Por supuesto que mis compañeros estaban furiosos. Algunos se levantaban irascibles, y con los plumeros de los escritorios o con proyectiles de papel asustaban a Julieta y a Romeo. A la pareja le importaba un bledo esta conspiración armada; ¡Bah!, tenían alas, y cuando mucho se fastidiaban con semejantes demostraciones de descontento, se iban golpeando el aire enrarecido de la oficina, a seguir en el pretil de piedra su dialogo shakesperiano.

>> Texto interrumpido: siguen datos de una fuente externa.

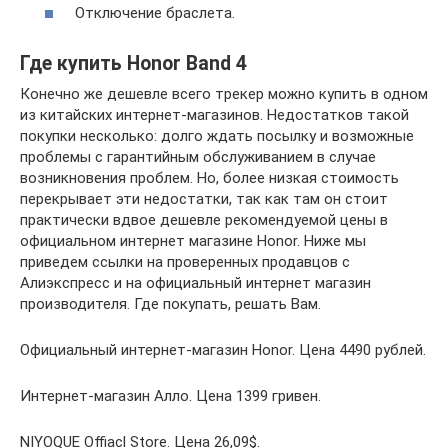
Отключение браслета.
Где купить Honor Band 4
Конечно же дешевле всего трекер можно купить в одном
из китайских интернет-магазинов. Недостатков такой
покупки несколько: долго ждать посылку и возможные
проблемы с гарантийным обслуживанием в случае
возникновения проблем. Но, более низкая стоимость
перекрывает эти недостатки, так как там он стоит
практически вдвое дешевле рекомендуемой цены в
официальном интернет магазине Honor. Ниже мы
приведем ссылки на проверенных продавцов с
Алиэкспресс и на официальный интернет магазин
производителя. Где покупать, решать Вам.
Официальный интернет-магазин Honor. Цена 4490 рублей.
Интернет-магазин Алло. Цена 1399 гривен.
NIYOQUE Offiacl Store. Цена 26,09$.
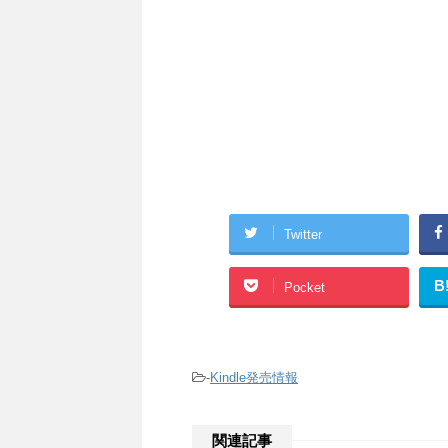
Twitter
B
Pocket
-
Kindle発売情報
関連記事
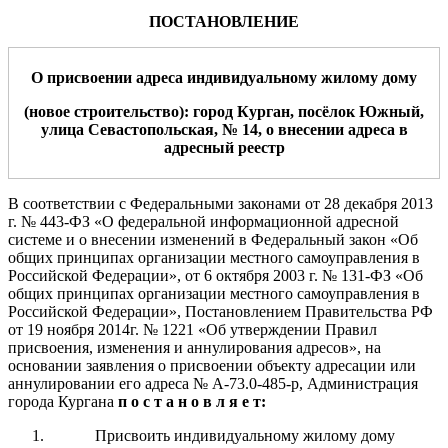
ПОСТАНОВЛЕНИЕ
О
присвоении
а
дреса
индивидуальному жилому дому
(новое строительство): гор
од Курган,
посёлок Южный
,
улица
Севастопольская, № 14
,
о внесении адреса в
адресный реестр
В соответствии с Федеральными законами от 28 декабря 2013
г.
№ 443-ФЗ «О федеральной информационной адресной
системе и о внесении изменений в Федеральный закон «Об
общих принципах организации местного самоуправления в
Российской Федерации», от 6 октября 2003 г.
№
131-ФЗ «Об
общих
принципах организации местного
самоуправления в
Российской Федерации»
, Постановлением Правительства РФ
от 19 ноября 2014г. № 1221 «Об утверждении Правил
присвоения, изменения и аннулирования адресов»,
на
основании заявления о присвоении объекту адресации
или
аннулировании его адреса № А-73.0-485
-р
,
Администрация
города Курга
на
п о с т а н о в л я е т:
Присвоить индивидуальному жилому дому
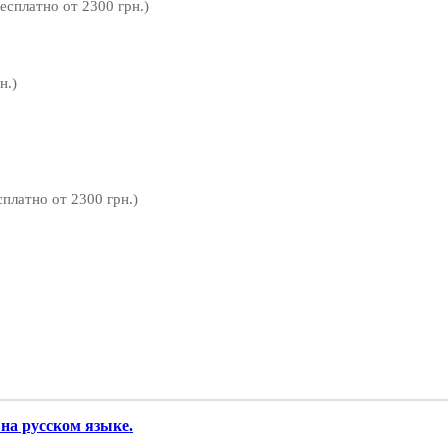
бесплатно от 2300 грн.)
н.)
сплатно от 2300 грн.)
) на русском языке.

Cerrábamos la ventana; pero, a poco, era necesario volver a abrirla, porque nos asfixiábamos en aquella atmósfera cargada, de miasmas y de guarismos. La ventana es nuestro único medio de ventilación. De modo que los enamorados regresaban con una terquedad irritante, sobre todo, para mis colegas, mis viejos colegas, habituados a no ser interrumpidos en su silencio de tumba ni en su actitud sedante de momias egipcias.
Cuando el reloj acatarrado -una antigualla llena de polvo, como las mesas, los expedientes y los estantes- estornudaba las seis, oiase ruido de cajones que se cierran, de sillas que se remueven, de manos que se frotan, de pies que andan; el momento extraordinario de la libertad, el minuto de crisis en que recobrábamos nuestra actividad y nuestra conciencia. Al estrépito inusitado, las palomas se escapaban con la alegría de los meritorios que huyen del encierro, y volaban con tanta satisfacción que, en muchas ocasiones, mientras cerraba yo la ventana, las vi perderse en el cielo de ópalo del crepúsculo.
Las consideradas camaradas mías: llegaron a imponérseme, a sugestionarme. Gustaba de verlas allí, porque encontraba en ellas una metáfora viviente de mis versos, los que anidaban también entre cuadernos de números, y que se sentían arrojados por burlas y sarcasmos, y provocaban las cóleras de los empleados cumplidos y serios ... Decididamente, las aves se adoraban cada vez mas; ya no salían de su rincón; ya casi no cantaban su estrofa de amor monótona y lacrimosa: por rareza interrumpían el silencio, y mis irascibles colegas las echaban, de seguro, en olvido. Pero una tarde, al salir, cometieron grandes delitos: probablemente fiadas en el compañerismo, se atrevieron a pararse en la mesa del jefe, a volar al ras del suelo por todo el salón, a volcar tinteros, a sacudir a aletazos cuadernos y libros, en un frenético aturdimiento, en una embriaguez alada, cuya causa parecía ser algo como un ciego pánico de pájaros asustado. El ansia de irnos nos impidió enojarnos: la escena se celebró con risas. Las palomas salieron al cabo, hasta pararse a lo lejos, en el travesaño de una torre de hierro. Todos nos fuimos de prisa; digo mal, no todos; un vejete bilioso, una momia egipcia, se quedo a componer su mesa, sobre la cual el tintero derramado había pintado un soberbio atlas en la blancura del papel...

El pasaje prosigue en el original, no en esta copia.